Il y a presque un an, le 22 mars 2015, l’Organisation internationale de la Francophonie (OIF) menaçait de suspendre le Congo-Brazzaville de l’institution.

Au cas où le président Denis Sassou Nguesso, au pouvoir depuis 26 ans, s’entêtait à changer la constitution (révision, modification ou changement) pour se porter encore candidat en 2016.

Cette déclaration avait été faite par le nouveau secrétaire général de l’OIF, la Canadienne Michaëlle Jean, lors d’une interview accordée à RFI.

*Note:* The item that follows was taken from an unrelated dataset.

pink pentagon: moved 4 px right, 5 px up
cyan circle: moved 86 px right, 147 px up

Comme tout un chacun le sait maintenant, la modification a bien eu lieu et le Congo-Brazzaville fait toujours partie de l’Organisation internationale de la francophonie. Certains affirment que le couperet de la francophonie n’est pas tombé du fait d’une évolution « hollandaise » face au référendum.

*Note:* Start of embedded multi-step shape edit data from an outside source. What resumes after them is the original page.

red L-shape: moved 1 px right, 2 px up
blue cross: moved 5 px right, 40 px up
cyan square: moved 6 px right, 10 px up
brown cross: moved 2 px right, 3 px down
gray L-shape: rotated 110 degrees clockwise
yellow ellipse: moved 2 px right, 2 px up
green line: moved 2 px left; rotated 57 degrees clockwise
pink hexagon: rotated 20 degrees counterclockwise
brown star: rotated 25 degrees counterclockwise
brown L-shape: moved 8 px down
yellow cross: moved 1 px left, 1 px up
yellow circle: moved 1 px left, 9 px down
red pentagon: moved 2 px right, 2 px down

 Les hommes ne sont pas les seuls à retourner leur veste, pour les raisons que nous connaissons tous, et ce serait mésestimer le charme irrésistible que sait exercer notre vieux monarque défraichi auprès des femmes beaucoup plus jeunes que lui…   Toujours pour les mêmes raisons… !

Madame Michaelle Jean qui avait connu avec le Togo, en mai 2015, un échec sur la qualité du processus électoral ne saurait se racheter en annonçant, le 13 mars 2016, une obscure mission de dernière minute menée au Congo Brazzaville par Michel Kafando, le président de transition burkinabais de 2014 à 2015.

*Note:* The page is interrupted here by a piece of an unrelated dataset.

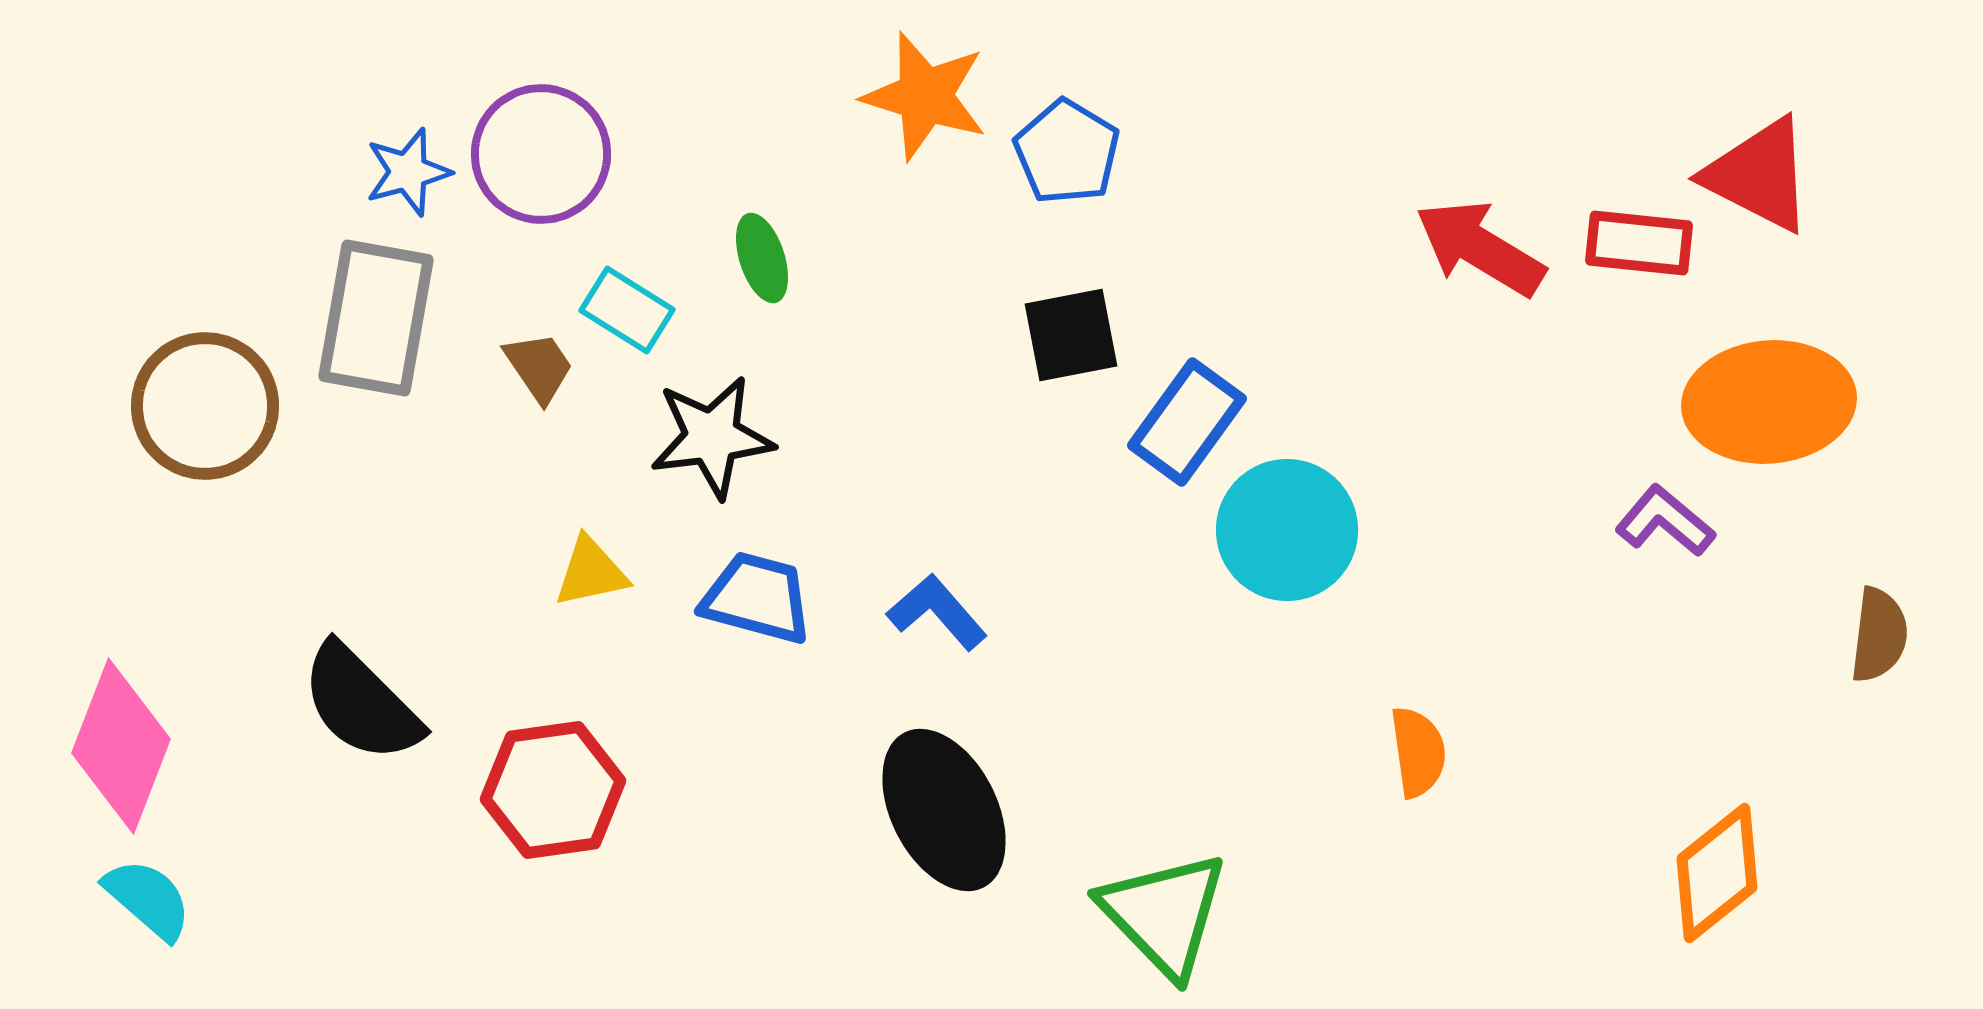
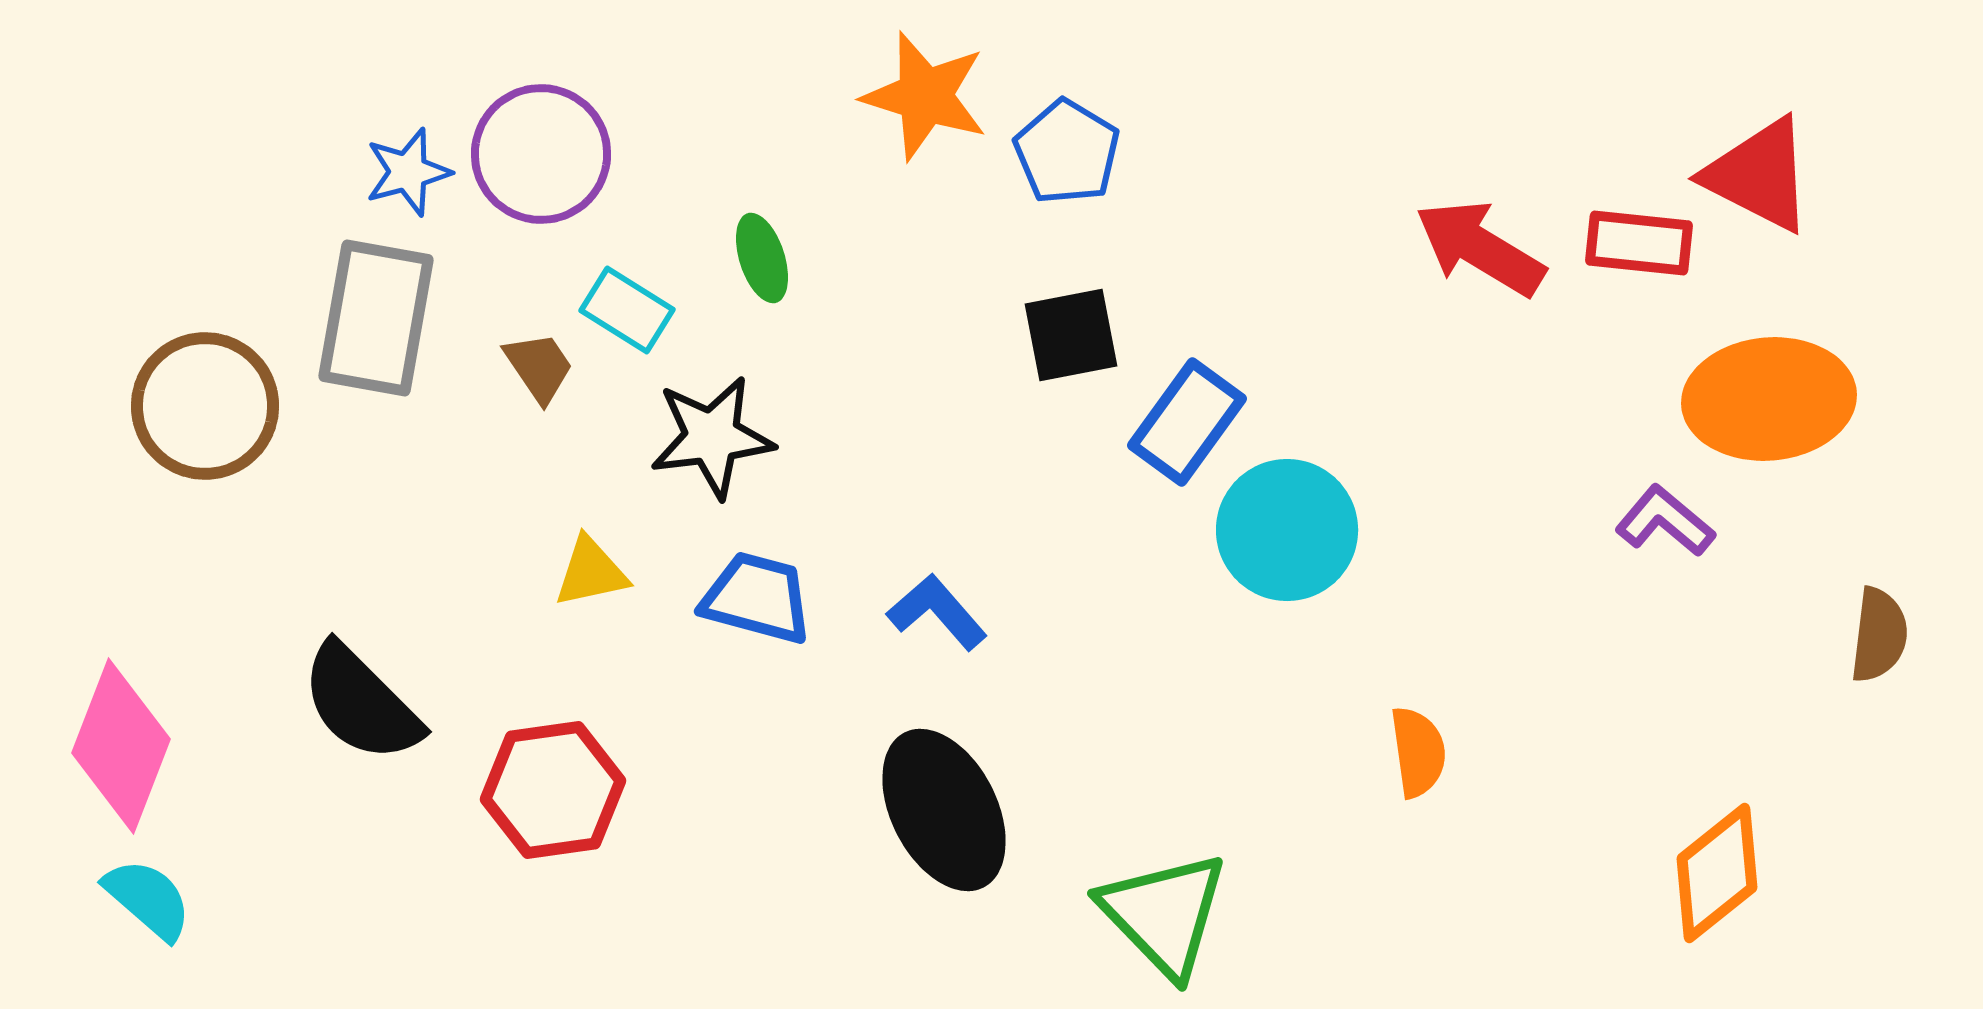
orange ellipse: moved 3 px up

L’Union Européenne avait refusé de cautionner ce simulacre d’élection en le rejetant en bloc, tant la mascarade était flagrante et inacceptable. Le Parti socialiste français, allant à Canossa dans ce dossier congolais, vient juste de demander le report du vote du 20 mars 2016. Alors, il est légitime de se demander de quel atout pourrait disposer Michaëlle Jean et son Organisation pour dépêcher Michel Kafando à Brazzaville et faire avancer la paix et la démocratie dans notre pays ?

En réalité aucun ! Ce n’est qu’une mascarade de plus ajoutée à la grande mascarade électorale étoffée d’achat et de corruption à laquelle se livre depuis le début le vieux monarque défraichi Denis Sassou Nguesso. Car comme nous le révèle les Dépêches de Brazzaville, l’initiative de cette mission de bons offices ne relève pas de l’OIF mais bien d’une demande des autorités congolaises (Sassou Nguesso « himself » l’homme à qui l’on ne refuse rien…). Et le pire, pour la Francophonie de Mme Michaëlle Jean, c’est que cette mission entre dans « le cadre de la mise en œuvre par l’Organisation internationale de la francophonie (OIF) des programmes d’appui aux processus électoraux de l’espace francophone » ! « Appui » c’est bien de cela qu’il s’agit et qu’il faut entendre par l’acceptation de cette mission !

La farce se démontre être totale lorsque l’on apprend par la même Pravda que la délégation (conduite par Michel Kafando) est depuis le 12 mars, en séjour de travail à Brazzaville, jusqu’au 16 mars 2016.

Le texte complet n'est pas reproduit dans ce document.